Let $X$ be a complete thin metric space and let $A, B$ be disjoint closed connected subset of $X$ then there is a compact set $K$ such that each neighborhood of $K$ disjoint from $A \cup B$ separates $A$ and $B$.
Can someone explain how I can prove this? I have already read the proofs that used a sequence but I don't really understand how the sequence suddenly becomes Cauchy.
and here is definition of thin space
A uniform space $X$ is said to be thin if for every closed subset $Y$ of $X$ and every $y \in Y$, the uniform quasi-component of $y$ in $Y$ is connected.

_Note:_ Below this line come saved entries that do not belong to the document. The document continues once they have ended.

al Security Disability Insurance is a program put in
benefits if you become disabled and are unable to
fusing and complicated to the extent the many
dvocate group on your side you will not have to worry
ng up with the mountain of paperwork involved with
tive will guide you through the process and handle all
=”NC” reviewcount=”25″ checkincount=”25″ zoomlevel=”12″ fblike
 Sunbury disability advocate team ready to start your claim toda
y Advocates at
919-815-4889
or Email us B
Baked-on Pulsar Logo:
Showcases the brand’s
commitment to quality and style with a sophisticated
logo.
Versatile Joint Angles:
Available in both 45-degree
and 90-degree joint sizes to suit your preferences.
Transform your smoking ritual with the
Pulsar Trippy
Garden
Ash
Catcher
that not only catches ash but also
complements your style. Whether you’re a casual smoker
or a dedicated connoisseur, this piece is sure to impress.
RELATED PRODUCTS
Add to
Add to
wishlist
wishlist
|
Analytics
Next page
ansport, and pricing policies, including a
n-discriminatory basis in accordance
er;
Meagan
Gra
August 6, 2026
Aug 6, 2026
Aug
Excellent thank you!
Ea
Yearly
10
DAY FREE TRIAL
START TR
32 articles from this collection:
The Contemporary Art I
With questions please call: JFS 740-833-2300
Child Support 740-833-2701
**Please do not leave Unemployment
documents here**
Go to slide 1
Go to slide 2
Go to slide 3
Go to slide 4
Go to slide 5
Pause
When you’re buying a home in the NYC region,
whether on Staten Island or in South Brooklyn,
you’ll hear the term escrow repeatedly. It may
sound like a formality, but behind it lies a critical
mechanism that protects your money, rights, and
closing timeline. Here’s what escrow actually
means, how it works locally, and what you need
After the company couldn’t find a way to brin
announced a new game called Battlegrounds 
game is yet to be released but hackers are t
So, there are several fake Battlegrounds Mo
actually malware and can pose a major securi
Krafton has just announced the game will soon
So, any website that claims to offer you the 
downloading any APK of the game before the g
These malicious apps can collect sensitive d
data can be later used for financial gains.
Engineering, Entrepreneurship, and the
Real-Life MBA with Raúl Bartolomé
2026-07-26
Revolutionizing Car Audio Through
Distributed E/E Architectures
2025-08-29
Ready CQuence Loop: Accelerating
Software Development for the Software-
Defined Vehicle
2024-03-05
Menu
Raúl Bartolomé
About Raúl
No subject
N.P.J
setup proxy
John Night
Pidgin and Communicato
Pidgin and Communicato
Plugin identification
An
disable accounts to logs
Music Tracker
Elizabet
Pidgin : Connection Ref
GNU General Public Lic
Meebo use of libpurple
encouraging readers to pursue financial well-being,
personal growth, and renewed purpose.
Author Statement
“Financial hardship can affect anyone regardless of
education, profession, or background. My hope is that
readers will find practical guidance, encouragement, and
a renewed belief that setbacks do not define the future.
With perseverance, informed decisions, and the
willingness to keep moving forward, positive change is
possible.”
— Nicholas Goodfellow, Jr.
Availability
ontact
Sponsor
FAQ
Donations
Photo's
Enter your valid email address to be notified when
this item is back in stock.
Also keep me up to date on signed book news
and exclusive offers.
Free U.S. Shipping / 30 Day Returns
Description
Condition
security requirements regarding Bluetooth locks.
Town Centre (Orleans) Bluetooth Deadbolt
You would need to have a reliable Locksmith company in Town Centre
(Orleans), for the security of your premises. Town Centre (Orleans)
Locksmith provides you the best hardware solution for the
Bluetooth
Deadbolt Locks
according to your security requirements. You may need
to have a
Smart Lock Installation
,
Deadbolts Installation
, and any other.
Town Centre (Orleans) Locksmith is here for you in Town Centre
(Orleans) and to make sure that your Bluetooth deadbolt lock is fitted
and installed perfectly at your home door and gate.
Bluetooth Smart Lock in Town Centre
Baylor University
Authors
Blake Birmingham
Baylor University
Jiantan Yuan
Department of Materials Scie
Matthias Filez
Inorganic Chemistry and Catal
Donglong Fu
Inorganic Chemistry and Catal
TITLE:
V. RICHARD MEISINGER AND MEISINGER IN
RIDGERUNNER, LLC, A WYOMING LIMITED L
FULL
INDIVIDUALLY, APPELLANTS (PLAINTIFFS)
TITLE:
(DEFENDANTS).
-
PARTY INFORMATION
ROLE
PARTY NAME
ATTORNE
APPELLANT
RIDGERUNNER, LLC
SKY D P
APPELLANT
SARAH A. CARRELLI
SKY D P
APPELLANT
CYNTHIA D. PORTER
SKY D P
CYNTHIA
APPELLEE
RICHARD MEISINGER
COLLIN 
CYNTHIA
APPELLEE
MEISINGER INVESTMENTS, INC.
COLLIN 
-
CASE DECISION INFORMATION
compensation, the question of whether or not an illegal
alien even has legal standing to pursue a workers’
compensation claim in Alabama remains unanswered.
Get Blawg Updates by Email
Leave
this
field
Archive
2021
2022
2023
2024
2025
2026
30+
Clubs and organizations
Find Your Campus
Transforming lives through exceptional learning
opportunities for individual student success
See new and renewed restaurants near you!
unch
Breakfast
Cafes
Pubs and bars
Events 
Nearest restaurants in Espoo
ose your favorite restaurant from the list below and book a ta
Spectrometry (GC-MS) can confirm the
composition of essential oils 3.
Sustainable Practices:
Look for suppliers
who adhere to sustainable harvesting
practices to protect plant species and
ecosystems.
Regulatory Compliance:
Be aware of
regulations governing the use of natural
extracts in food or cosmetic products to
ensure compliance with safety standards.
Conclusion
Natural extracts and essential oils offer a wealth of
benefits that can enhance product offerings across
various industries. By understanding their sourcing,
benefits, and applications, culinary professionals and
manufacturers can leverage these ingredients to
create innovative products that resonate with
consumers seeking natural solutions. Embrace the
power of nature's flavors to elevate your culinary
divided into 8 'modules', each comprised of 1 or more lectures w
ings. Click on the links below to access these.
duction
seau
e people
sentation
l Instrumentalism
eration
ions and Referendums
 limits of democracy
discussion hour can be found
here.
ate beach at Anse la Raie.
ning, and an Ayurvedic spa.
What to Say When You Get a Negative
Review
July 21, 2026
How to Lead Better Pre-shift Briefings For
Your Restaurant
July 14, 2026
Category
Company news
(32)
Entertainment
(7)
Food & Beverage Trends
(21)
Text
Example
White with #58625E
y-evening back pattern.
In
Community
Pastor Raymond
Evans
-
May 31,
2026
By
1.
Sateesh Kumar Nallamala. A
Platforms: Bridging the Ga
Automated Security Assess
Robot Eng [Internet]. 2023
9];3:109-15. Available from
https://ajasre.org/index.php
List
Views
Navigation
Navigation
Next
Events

here is the prove that i am trying to understand:
To prove this, let $H_{n+1}$ $\subseteq$ $H_n$, $H_n$ seperates $A$ and $B$, and $H_n$ contained in a finite union of balls of diameter < $1/n$. And $K$ = $\cap_n H_n$
It suffice to prove that every open neighbourhood $U$ of $K$ contains some $H_n$ (why?). We reason by contradiction. So assume that for each n there is $x_n$ $\in$ $H_n -U$. We can then easily extract from $\{x_n\}$ a subsequence $\{y_i\}$ such that for each $n$ all but finitely many of the points $y_i$ lie in only one of the finitely many open balls of the fixed cover of $H_n$. It follows then that $\{y_i\}$ is a Cauchy sequence, hence it converges to a point $y$ which must lie in $K$ and also outside of $U$, a contradiction.